One of the largest consumer products companies is helping launch a plastics recycling plant near Ironton, Ohio, that promises to change the face of polypropylene recovery.
Backers of the $120 million project, at the site of a former Dow Chemical Co. polystyrene plant that closed last year, plan to produce recycled resin that's virtually the same as new.
Procter & Gamble Co. is licensing its patented PP recycling approach to a company called PureCycle Technologies.
“One of the best ways to drive more recycled plastic is to enable the recycled plastic to be used in higher value ways and that's precisely what we're endeavoring to do,” said Mike Otworth, CEO of Pure Cycle.
“I would say it is a purification process,” Otworth said of the technology. “Although there is not a chemical reaction to the process, it is more of a physical transformation.”
PureCycle is purchasing 30 acres, including some existing buildings that will be used for offices and storage. The company also will construct processing equipment that will operate on an outside pad.
The project will be built in two phases, first a small-scale plant expected to open in January and a full-scale plant slated for 2020.
Starting smaller will allow the company to “understand the dynamics of the feedstock and what mix of feedstock provides us with the optimal mix,” the CEO said.
“The need is that there's a lot of different materials that you can use as feedstock. There's post-consumer and there's post-industrial feedstocks, and all of these different feedstocks have different physical properties,” Otworth said.

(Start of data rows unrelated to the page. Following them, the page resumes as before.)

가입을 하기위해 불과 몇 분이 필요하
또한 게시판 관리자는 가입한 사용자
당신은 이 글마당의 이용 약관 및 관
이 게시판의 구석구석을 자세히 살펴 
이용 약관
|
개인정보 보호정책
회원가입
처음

The plant will ultimately have the capacity to reprocess 100 million pounds of PP per year, resulting in 80 million pounds of output. Employment, at full production, will be about 65.
The former Dow location provides a “wish list” of existing amenities needed to start operations, including both rail and Ohio River access as well as proper electricity service and a building previously used for material handling, Otworth said. The location also is relatively close to P&G, based in Cincinnati.